Asus Eee PC S101 Impressions
Both the trackpad and keyboard feel incredibly responsive – they’re much more positive than they are on the Eee PC 1000H. What’s more, the keyboard has a nice satisfying click to it, much like some of Asus’ ultra portable notebooks. It was surprisingly satisfying to type on the S101, although given our limited exposure, we'll be reserving our final judgement until we've typed a few articles on it.
Meanwhile, the trackpad features multi-touch support like some of the previous Eee PCs. Two finger horizontal and vertical scrolling still works, but it's not clear whether there is any new functionality added onto the S101's trackpad.
Moving around the chassis, there are two USB 2.0 ports on one side and one more USB 2.0, plus headphone and microphone jacks on the other. Asus has opted to change the battery placement on the S101 and has instead placed the VGA, 10/100 Ethernet and power sockets on the back of the device.
The other major difference is the hard drive. The model that we’ve seen came featured 32GB of storage and had Windows XP Home Service Pack 3 installed on it. Upon speaking to Asus though, we found out that the Windows XP version will ship with a 16GB solid state drive, plus a 16GB SDHC card. In comparison, the two Linux versions will ship with either a 32GB or 64GB SSD.
These specs are a change in direction compared to the company’s previous 10-inch models, which shipped with either a 40GB SSD or an 80GB mechanical hard drive depending on the operating system you chose.
To round off the storage options, the S101 features a four-in-one card reader which supports SD, MMC, Memory Stick and Memory Stick Pro. On the Windows XP-equipped S101, this is in addition
to the 16GB SDHC card. There is also 20GB of Eee Storage as well – this is basically 20GB of webspace allowing you to store and access documents and media on the move, providing you've got an Internet connection of course.
Aside from this, the S101 shares many of the same features as the current flagship Eee PC 1000H, including a 10.2” LED-backlit screen with a native resolution of 1,024 x 600, an Atom N270 processor running at 1.6GHz, 1GB of RAM and Intel's 945GSE/ICH7M chipset combination. Interestingly the webcam has taken a step backwards compared to the Eee PC 1000-series – the S101 features a 0.3 megapixel webcam, compared to the 1.3 megapixel one included on the 1000.
We suspect this is because the device is targeted at a slightly different market where webcams aren't quite as important and it's an effort to keep the cost of the S101 down at a respectable level. Still, that doesn't change the fact that we would have liked to see a 1.3 megapixel webcam included on the S101.

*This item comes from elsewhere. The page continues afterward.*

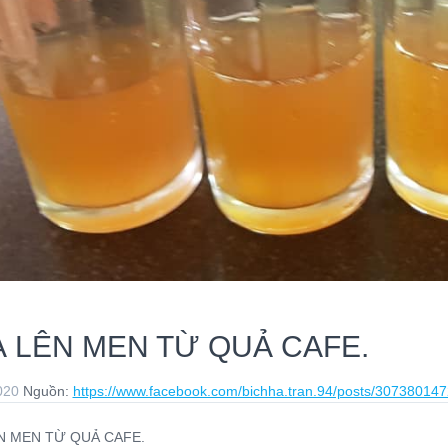
 LÊN MEN TỪ QUẢ CAFE.
020
Nguồn:
https://www.facebook.com/bichha.tran.94/posts/3073801
N MEN TỪ QUẢ CAFE.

Like the Eee PC 1000, the S101 features support for 802.11n wireless networking and Bluetooth 2.0, but there is no 3G data card included. Apparently, that is reserved for a later model that will hopefully arrive sooner rather than later.
The one thing that’s left is, of course, the pricing for the Eee PC S101. Asus hasn't revealed official pricing yet, but we have heard that it is expected to hit a street price of £399 (inc. VAT) at launch, or around £30 more than the Eee PC 1000H. From looking at the device for the brief time we have, it looks like it could be worth it to pay the extra – the S101 just feels altogether more sleek, stylish and grown up.
However, one of our concerns is that the netbook is moving away from where it first started its life – it was once a very cheap, cheerful and affordable device designed for a particular market. Since then, the netbook has been packed with more and more features, making the products more expensive – people want to see more features on netbooks, but they also want lower prices and the two don't go hand in hand. We welcome many of the new features being introduced on this newer crop of netbooks, but the market has evolved from what it once was. The Eee PC S101 is just more evidence of this trend, although it doesn't stop us from wanting one any less.
Look out for a full Asus Eee PC S101 review as soon as final production hardware is available.